(Extracted page text data)
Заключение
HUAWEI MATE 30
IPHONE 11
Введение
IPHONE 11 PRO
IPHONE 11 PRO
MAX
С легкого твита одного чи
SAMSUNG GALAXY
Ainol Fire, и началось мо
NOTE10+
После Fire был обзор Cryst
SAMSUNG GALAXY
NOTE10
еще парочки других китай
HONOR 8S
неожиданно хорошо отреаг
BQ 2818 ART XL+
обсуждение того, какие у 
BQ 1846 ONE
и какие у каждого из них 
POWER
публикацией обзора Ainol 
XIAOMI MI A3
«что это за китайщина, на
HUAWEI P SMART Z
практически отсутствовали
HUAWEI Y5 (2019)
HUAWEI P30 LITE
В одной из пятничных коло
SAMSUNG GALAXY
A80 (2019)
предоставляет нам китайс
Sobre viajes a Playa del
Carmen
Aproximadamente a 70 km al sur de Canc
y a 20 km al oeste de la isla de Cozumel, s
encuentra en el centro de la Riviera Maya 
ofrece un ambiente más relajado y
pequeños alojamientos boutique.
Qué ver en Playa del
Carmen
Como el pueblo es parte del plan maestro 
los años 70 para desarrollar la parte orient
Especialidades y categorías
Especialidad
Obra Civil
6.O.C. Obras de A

---

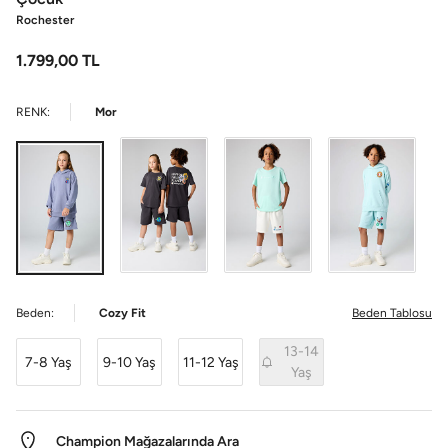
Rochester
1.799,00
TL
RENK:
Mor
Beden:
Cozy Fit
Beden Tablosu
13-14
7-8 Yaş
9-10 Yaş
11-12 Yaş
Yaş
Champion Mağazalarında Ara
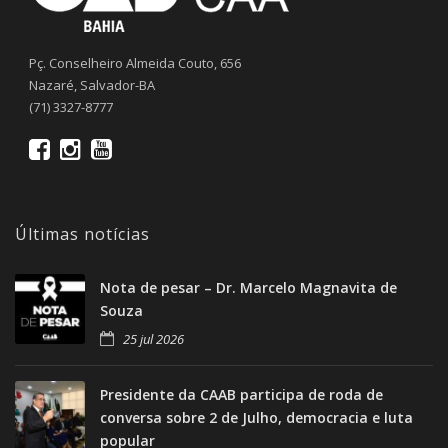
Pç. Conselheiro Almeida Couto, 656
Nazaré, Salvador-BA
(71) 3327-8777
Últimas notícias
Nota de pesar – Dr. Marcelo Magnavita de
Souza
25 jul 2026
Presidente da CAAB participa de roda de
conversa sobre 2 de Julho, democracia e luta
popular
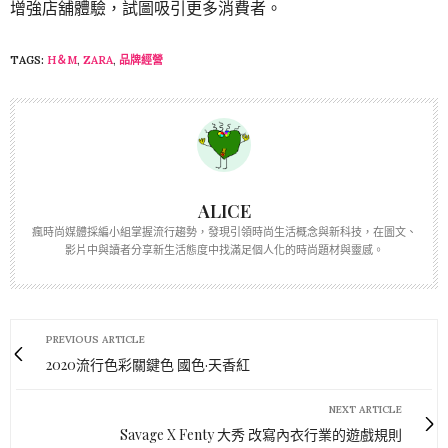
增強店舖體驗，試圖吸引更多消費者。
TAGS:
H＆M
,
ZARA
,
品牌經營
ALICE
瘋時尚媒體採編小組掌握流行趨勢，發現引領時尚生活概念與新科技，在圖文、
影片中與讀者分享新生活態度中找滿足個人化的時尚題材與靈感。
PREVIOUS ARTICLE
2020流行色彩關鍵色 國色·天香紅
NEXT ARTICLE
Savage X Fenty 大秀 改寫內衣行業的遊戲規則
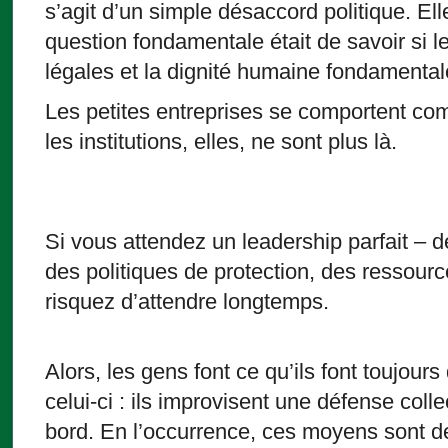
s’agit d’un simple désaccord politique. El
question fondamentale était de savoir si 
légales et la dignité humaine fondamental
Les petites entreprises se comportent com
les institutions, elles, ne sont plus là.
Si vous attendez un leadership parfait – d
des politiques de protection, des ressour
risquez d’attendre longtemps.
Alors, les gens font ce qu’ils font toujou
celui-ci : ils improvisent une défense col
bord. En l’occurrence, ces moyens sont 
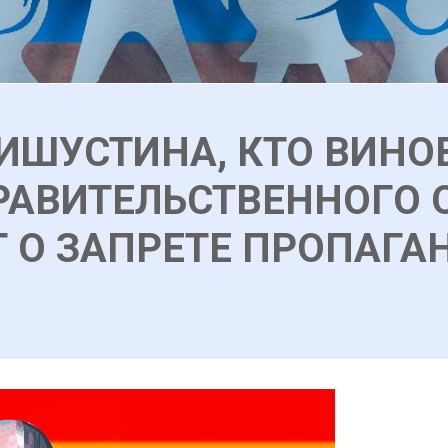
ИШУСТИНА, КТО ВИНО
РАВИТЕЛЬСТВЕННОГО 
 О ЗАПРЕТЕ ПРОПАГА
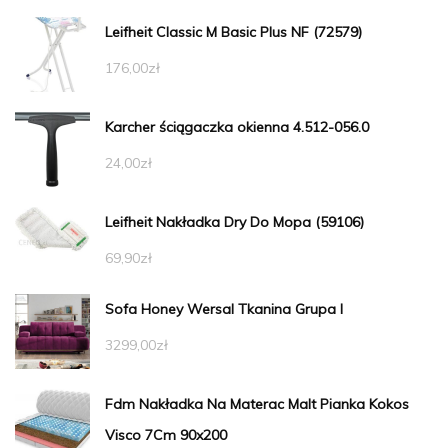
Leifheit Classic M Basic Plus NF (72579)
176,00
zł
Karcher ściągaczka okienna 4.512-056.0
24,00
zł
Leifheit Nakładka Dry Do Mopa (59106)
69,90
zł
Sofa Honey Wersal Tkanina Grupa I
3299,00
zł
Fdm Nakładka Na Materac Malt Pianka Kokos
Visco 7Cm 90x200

---

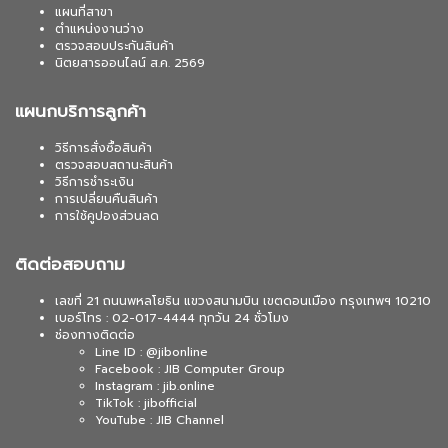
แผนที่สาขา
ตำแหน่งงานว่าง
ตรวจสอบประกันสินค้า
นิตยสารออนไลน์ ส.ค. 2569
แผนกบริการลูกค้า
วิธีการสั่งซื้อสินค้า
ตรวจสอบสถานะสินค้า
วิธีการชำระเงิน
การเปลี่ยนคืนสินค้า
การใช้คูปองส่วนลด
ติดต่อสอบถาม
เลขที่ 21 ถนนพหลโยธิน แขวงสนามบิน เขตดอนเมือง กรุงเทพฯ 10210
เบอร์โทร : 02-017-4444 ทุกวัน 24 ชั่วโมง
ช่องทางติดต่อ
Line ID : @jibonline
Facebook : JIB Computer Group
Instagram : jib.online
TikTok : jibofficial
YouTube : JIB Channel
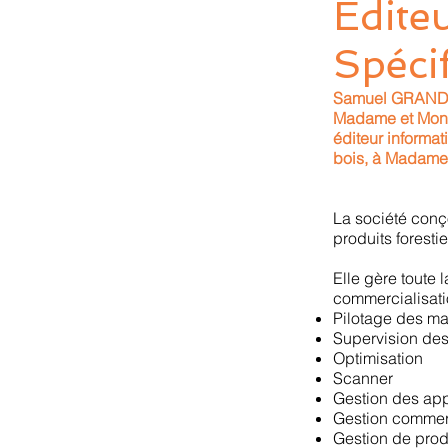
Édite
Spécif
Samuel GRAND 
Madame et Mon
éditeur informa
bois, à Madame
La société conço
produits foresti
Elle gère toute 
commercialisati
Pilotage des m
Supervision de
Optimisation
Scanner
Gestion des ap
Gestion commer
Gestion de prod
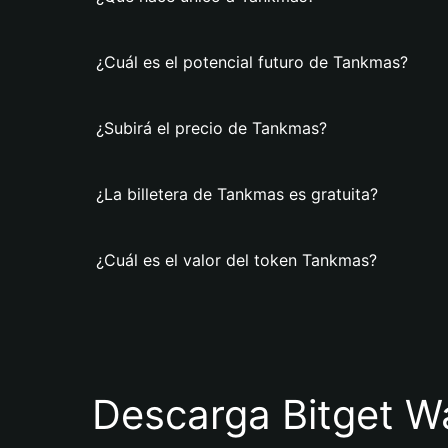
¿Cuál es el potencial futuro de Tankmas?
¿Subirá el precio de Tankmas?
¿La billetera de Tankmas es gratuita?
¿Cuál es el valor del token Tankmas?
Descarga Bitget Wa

▶ TASK REQUIREMENTS:
Go to the line with "предоставляет нам китайс" in the entries above and repeat every line from there through the line with "6.O.C. Obras de A", exactly and with no other text.

▶ ANSWER SPACE:
предоставляет нам китайс
Sobre viajes a Playa del
Carmen
Aproximadamente a 70 km al sur de Canc
y a 20 km al oeste de la isla de Cozumel, s
encuentra en el centro de la Riviera Maya 
ofrece un ambiente más relajado y
pequeños alojamientos boutique.
Qué ver en Playa del
Carmen
Como el pueblo es parte del plan maestro 
los años 70 para desarrollar la parte orient
Especialidades y categorías
Especialidad
Obra Civil
6.O.C. Obras de A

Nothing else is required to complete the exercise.